After last weeks meeting and having done the project requirements documentation, there was a distinct issue with the application that I was beginning to see. To me, the scope of the project was not specific enough. We were trying to tackle and application that was explicitly for tracking expensive wines with incredible detail and accuracy. At the same time we wanted an application that could be widely used by wineries to provide the majority of their customers with general wine information. These two project end-goals were at direct odds with each other in my thinking. So I went to our project partner and expressed this dilema.
The project partner was clear: general and wide use is more important than specificity that helps only a small group. So we restructured the project requirements based on this feedback and I think we finally nailed the project on the head. Overall, wineries will be able to add wines that they have created and generate individual QR-codes for each bottle. There will be some general fraud detection based on some location data that is given whenever a QR-code is scanned by a phone, but the fraud detection takes a backseat to the general use case of “a consumer scans a QR-code and gets the information on the wine”.
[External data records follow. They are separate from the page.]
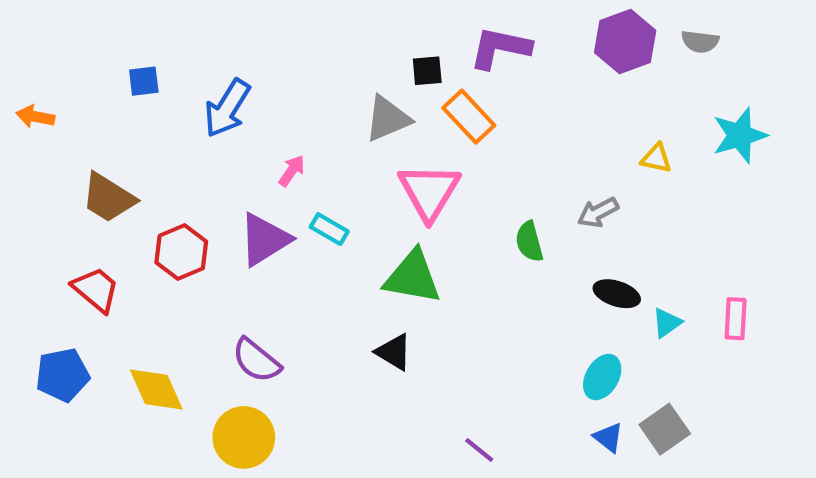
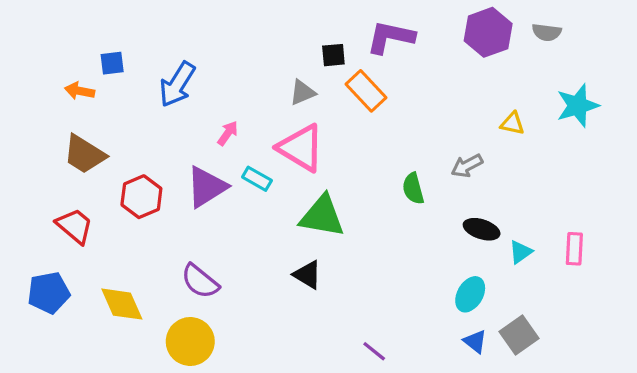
orange arrow: (35, 117) -> (80, 91), moved
gray triangle: (388, 119) -> (303, 92), size x0.7
pink triangle: (429, 192) -> (301, 148), moved, turned -30

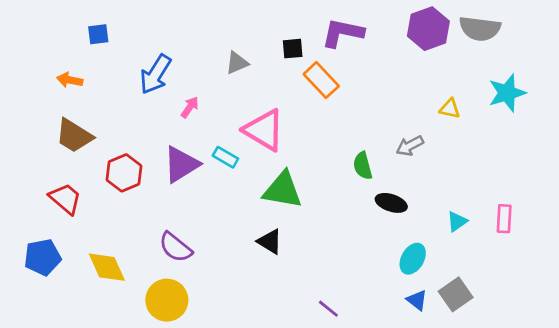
gray semicircle: (547, 32) -> (480, 29), size x1.6
blue square: (112, 63) -> (98, 34), moved
gray triangle: (303, 92) -> (237, 63), moved
pink arrow: (228, 133) -> (190, 107), moved
black ellipse: (482, 229) -> (391, 203), moved

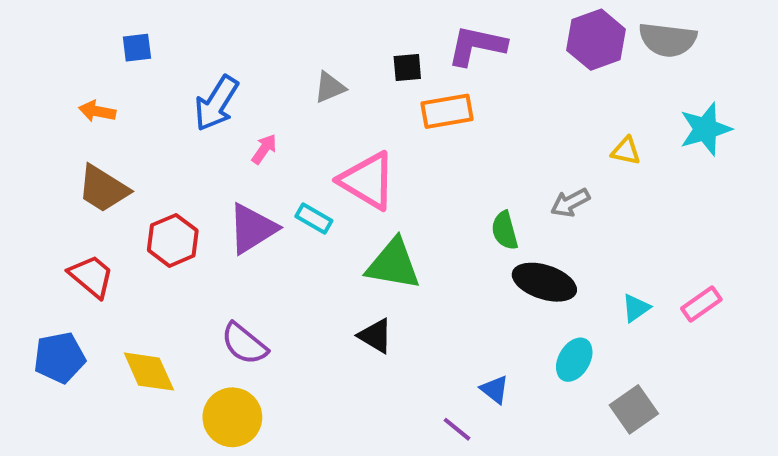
orange rectangle: (321, 80) -> (447, 111), turned -57
black ellipse: (391, 203) -> (544, 282), size x1.4
pink rectangle: (504, 219) -> (701, 304), turned 52
blue triangle: (417, 300) -> (495, 389), moved

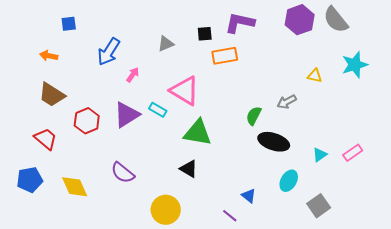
gray semicircle: (668, 40) -> (336, 20), turned 44
green semicircle: (505, 230) -> (254, 116), turned 42
yellow circle: (232, 417) -> (166, 210), moved

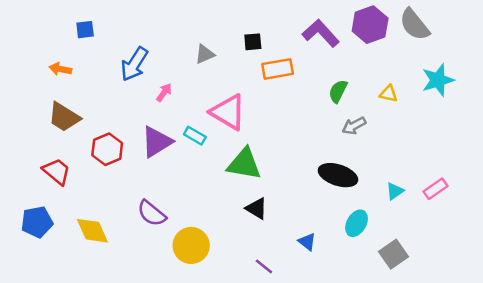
purple L-shape: (240, 23) -> (321, 33), moved, turned 36
green semicircle: (254, 116) -> (338, 91), moved
black triangle: (189, 169) -> (257, 208), moved
yellow circle: (166, 210) -> (191, 245), moved
purple line: (230, 216) -> (264, 266), moved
There was some minor disagreement among the team; nothing to be concerned about, but some clarification was still in order. The general consensus that the team came to was if a user had location data enabled, they would be able to mark that they had bought the wine bottle, if they input their own information. The application would then check to see if the wine bottle was being “purchased” at the same location as the last time it had been purchased. If this was the case, the new data would overwrite the old data, and that data would never be officially added to the bottle’s history. This allows for people who truly care about the wine bottle’s transaction history to continue to keep track, while also being user friendly enough for the general customers.